But if the prince had not accomplished his design of carrying off a British heiress, his sojourn in England brought him a prize of a different kind--namely, the laurel crown of fame. His _Briefe eines Verstorbenen_, the first volumes of which were published anonymously in 1830, was greeted with an almost unanimous outburst of admiration and applause. The critics vied with each other in praising a work in which, according to their verdict, the grace and piquancy of France were combined with the analytical methods and the profound philosophy of Germany. In England, as was only to be expected, the chorus of applause was not unmixed with hisses and catcalls. The author had, however, been exceptionally fortunate in his translator, Sarah Austin, whose version of the Letters, entitled _The Tour of a German Prince_, was described by the _Westminster Review_ as 'the best modern translation of a prose work that has ever appeared, and perhaps our only translation from the German. As an original work, the ease and facility of the style would be admired; as a translation, it is unrivalled.' Croker reviewed the book in the _Quarterly_ in his accustomed strain of playful brutality, rejoiced savagely over the numerous blunders, [Footnote: The most amusing of these is the derivation of the Prince of Wales' motto 'Ich dien' from two Welsh words, 'Eich deyn,' said to signify 'This is your man!'] and credited the author with almost as many blasphemies as Lady Morgan herself. The _Edinburgh_, in a more impartial notice, observed that a great part of the work had no other merit than that of being an act of individual treachery against the hospitalities of private life, and commented on the fact that while the masterpieces of Goethe and Schiller were still untranslated, the _Tour of Prince Pückler-Muskau_ had been bought up in a month.
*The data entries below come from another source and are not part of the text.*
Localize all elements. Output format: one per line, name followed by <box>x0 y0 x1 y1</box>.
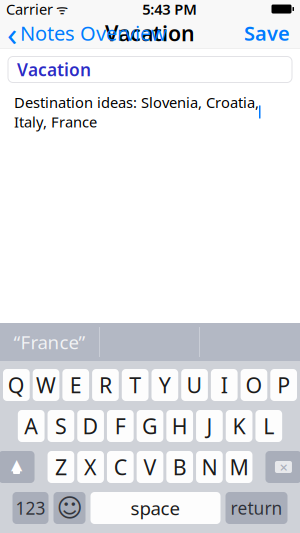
button[interactable]: L <box>255 410 282 442</box>
button[interactable]: F <box>107 410 134 442</box>
staticText: return <box>230 496 282 520</box>
button[interactable]: “France” <box>0 323 99 361</box>
staticText: P <box>277 371 290 399</box>
staticText: Z <box>55 453 67 481</box>
staticText: T <box>129 371 141 399</box>
button[interactable]: Delete <box>265 451 300 483</box>
staticText: Notes Overview <box>20 20 167 46</box>
staticText: I <box>221 371 228 399</box>
button[interactable]: Q <box>3 369 30 401</box>
button[interactable]: space <box>90 492 220 524</box>
button[interactable]: P <box>270 369 297 401</box>
button[interactable]: C <box>107 451 134 483</box>
staticText: ᯤ <box>53 0 68 18</box>
button[interactable]: Z <box>48 451 74 483</box>
button[interactable]: A <box>18 410 45 442</box>
button[interactable]: 123 <box>12 492 48 524</box>
button[interactable]: J <box>196 410 223 442</box>
button[interactable]: M <box>226 451 252 483</box>
staticText: W <box>36 371 56 399</box>
staticText: × <box>279 457 287 477</box>
staticText: Vacation <box>105 19 195 47</box>
button[interactable]: Emoji <box>54 492 86 524</box>
staticText: “France” <box>14 330 86 354</box>
staticText: N <box>201 453 217 481</box>
staticText: D <box>83 412 99 440</box>
staticText: Destination ideas: Slovenia, Croatia, It… <box>14 92 259 132</box>
staticText: A <box>24 412 38 440</box>
staticText: Y <box>159 371 171 399</box>
staticText: F <box>115 412 126 440</box>
button[interactable]: W <box>33 369 59 401</box>
button[interactable]: N <box>196 451 223 483</box>
button[interactable]: B <box>166 451 193 483</box>
button[interactable]: S <box>48 410 74 442</box>
staticText: R <box>99 371 112 399</box>
staticText: L <box>263 412 274 440</box>
staticText: U <box>187 371 203 399</box>
staticText: Vacation <box>17 58 91 81</box>
button[interactable]: ‹ <box>0 18 174 48</box>
staticText: G <box>142 412 158 440</box>
staticText: ☺ <box>56 494 82 522</box>
staticText: Q <box>8 371 25 399</box>
staticText: 5:43 PM <box>142 0 197 19</box>
staticText: M <box>230 453 249 481</box>
staticText: ‹ <box>7 11 17 55</box>
button[interactable]: K <box>226 410 252 442</box>
staticText: S <box>55 412 67 440</box>
staticText: C <box>114 453 127 481</box>
button[interactable]: V <box>137 451 163 483</box>
staticText: B <box>173 453 187 481</box>
staticText: O <box>245 371 262 399</box>
button[interactable]: Y <box>152 369 178 401</box>
button[interactable]: G <box>137 410 163 442</box>
button[interactable]: Shift <box>0 451 35 483</box>
button[interactable]: R <box>92 369 119 401</box>
staticText: Save <box>244 20 290 46</box>
button[interactable]: D <box>77 410 104 442</box>
button[interactable]: return <box>226 492 288 524</box>
button[interactable]: X <box>77 451 104 483</box>
staticText: E <box>70 371 82 399</box>
staticText: H <box>172 412 188 440</box>
button[interactable]: Save <box>234 18 300 48</box>
button[interactable]: E <box>62 369 89 401</box>
staticText: Carrier <box>6 0 53 19</box>
button[interactable]: T <box>122 369 148 401</box>
staticText: X <box>84 453 97 481</box>
staticText: V <box>144 453 156 481</box>
staticText: K <box>233 412 246 440</box>
button[interactable]: O <box>241 369 267 401</box>
staticText: J <box>206 412 212 440</box>
button[interactable]: H <box>166 410 193 442</box>
button[interactable]: U <box>181 369 208 401</box>
staticText: ▲ <box>11 456 22 473</box>
button[interactable]: I <box>211 369 238 401</box>
staticText: space <box>130 496 180 520</box>
staticText: 123 <box>16 496 46 520</box>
The prince was far too vain of his unexpected literary success to preserve his anonymity, and the ink-craving having laid hold upon him, he lost no time in setting to work upon another book. The semblance of a separation between himself and Lucie had now been thrown aside. During the summer months they lived at Muskau, where they laboured together over plans for the embellishment of the gardens, while in the winter they kept up a splendid establishment in Berlin. The sight of a divorced couple living together seems to have shocked the Berliners far more than that of a married couple living apart, but to Pückler, as a chartered 'original,' much was forgiven. At this time he went a good deal into literary society, and became intimate with several women-writers, among them the Gräfin Hahn-Hahn, Rahel, and that amazing lady, Bettine von Arnim. With the last-named he struck up an intellectual friendship which roused the jealousy of Lucie, and was finally wrecked by Bettine's attempts to obtain a spiritual empire over the lord of Muskau.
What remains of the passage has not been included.